Rytz, Kaufman and another man jumped from a train taking them to another death camp.

After a few nights in a forest, the pair joined the Polish partisans, with whom they participated in different missions with the goal of blowing up railway lines and bridges.

“After some days we received word that the partisans were planning to kill us, as they too did not like us Jews,” writes Rytz.

The pair escaped the partisans, but were soon captured again and taken to a forced labour camp in the German-occupied town of Skarżysko-Kamienna, about 150 kilometres south of Warsaw.

At the labour camp Kaufman and Rytz decided to attempt another escape, through a sewer, and also with a third prisoner.

“The spotlight fell on the first man who came out of the sewer pipe, and he was shot. As we came out, we raised our hands so we were captured and taken back to the camp,” writes Rytz.

In 1944, as the Russians encroached on Nazi-occupied territory, Rytz was transported to Czestochowa and then to Germany, to the Buchenwald subcamp Dora-Nordhausen. On the way to Buchenwald, Rytz was separated from his protector and companion, Kaufman.

In February 1945 Rytz was taken 300 kilometres away to Bergen-Belsen, where he was placed among the Russian prisoners of war.

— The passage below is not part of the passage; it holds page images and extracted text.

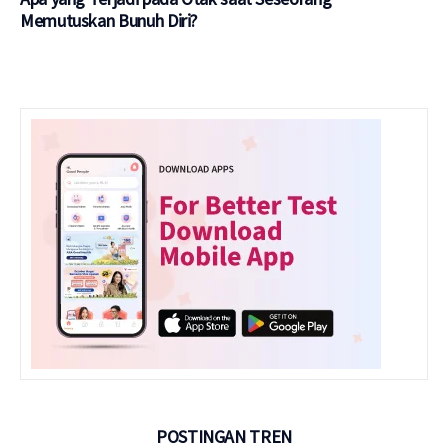
Memutuskan Bunuh Diri?
POSTINGAN TREN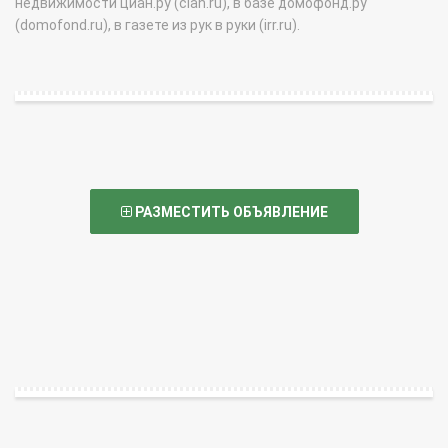
недвижимости циан.ру (cian.ru), в базе домофонд.ру
(domofond.ru), в газете из рук в руки (irr.ru).
РАЗМЕСТИТЬ ОБЪЯВЛЕНИЕ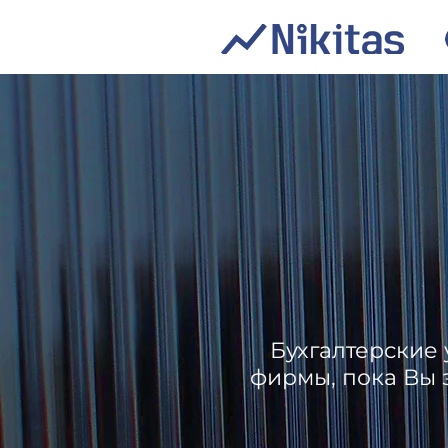
Бухгалтерские
фирмы, пока Вы 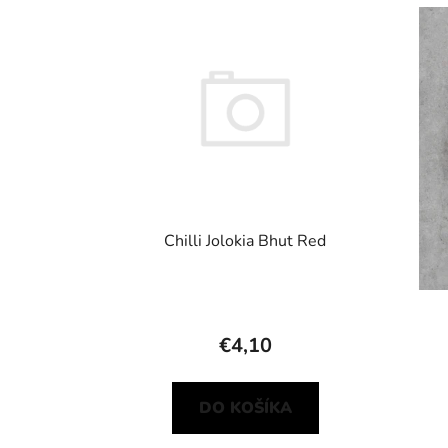
Chilli Jolokia Bhut Red
€4,10
DO KOŠÍKA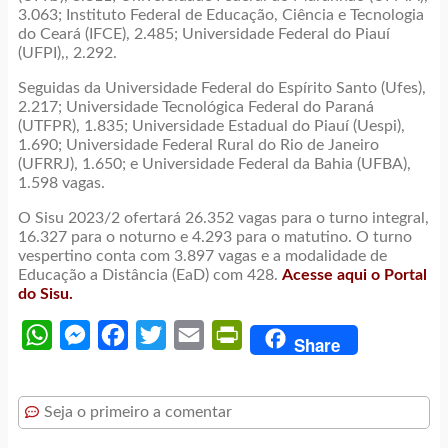
3.063; Instituto Federal de Educação, Ciência e Tecnologia
do Ceará (IFCE), 2.485; Universidade Federal do Piauí
(UFPI),, 2.292.
Seguidas da Universidade Federal do Espírito Santo (Ufes),
2.217; Universidade Tecnológica Federal do Paraná
(UTFPR), 1.835; Universidade Estadual do Piauí (Uespi),
1.690; Universidade Federal Rural do Rio de Janeiro
(UFRRJ), 1.650; e Universidade Federal da Bahia (UFBA),
1.598 vagas.
O Sisu 2023/2 ofertará 26.352 vagas para o turno integral,
16.327 para o noturno e 4.293 para o matutino. O turno
vespertino conta com 3.897 vagas e a modalidade de
Educação a Distância (EaD) com 428.
Acesse aqui o Portal
do Sisu.
WhatsApp
Messenger
Facebook
Twitter
Email
PrintFriendly
Share
Seja o primeiro a comentar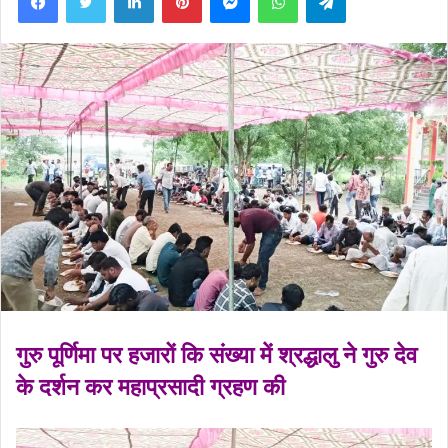
गुरु पूर्णिमा पर हजारों कि संख्या में श्रद्धालु ने गुरु देव
के दर्शन कर
महाप्रसादी ग्रहण की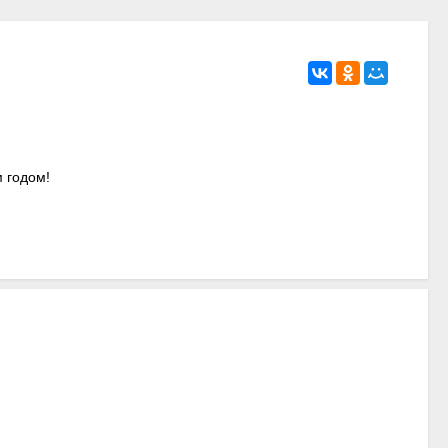
 годом!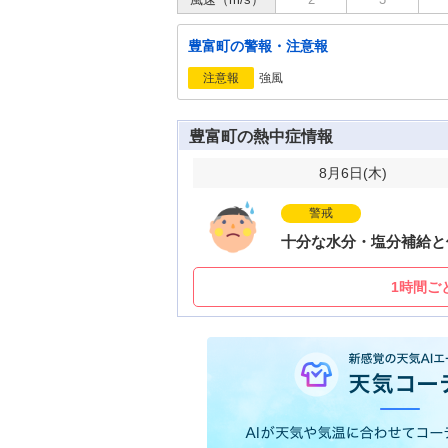
豊富町の警報・注意報
強風
注意報
豊富町の熱中症情報
8月6日(
木
)
警戒
十分な水分・塩分補給と
1時間ご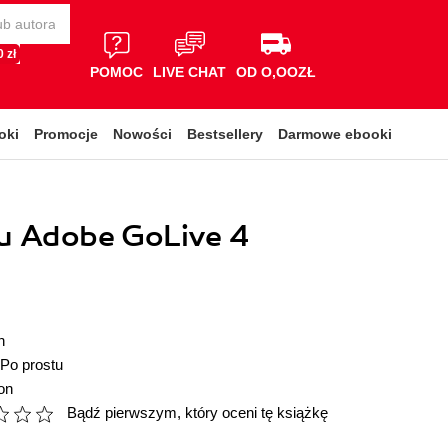
 zł
POMOC
LIVE CHAT
OD O,OOZŁ
oki
Promocje
Nowości
Bestsellery
Darmowe ebooki
u Adobe GoLive 4
n
Po prostu
on
Bądź pierwszym, który oceni tę książkę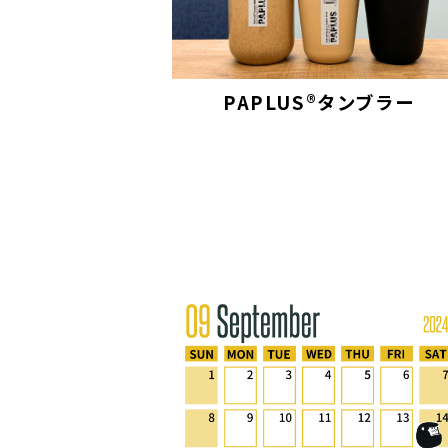
PAPLUS®タンブラー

Ahead of Bergen-Belsen’s April 1945 liberation by British forces, Rytz had already left the camp, taking advantage of the increasingly “chaotic” situation.

In the spring of 1945, a co-operation of some 300 Swedish Red Cross and Danish government workers set about rescuing prisoners from concentration camps. In Sweden, Rytz, along with other Jewish youth, was put under the protection of the Zionist organisation Hechalutz (the Pioneer) and sent to a “Kibbutz school” to prepare for resettlement in British Mandate Palestine.

Rytz stayed in Sweden, where he worked in textile and eventually established his own company in 1955.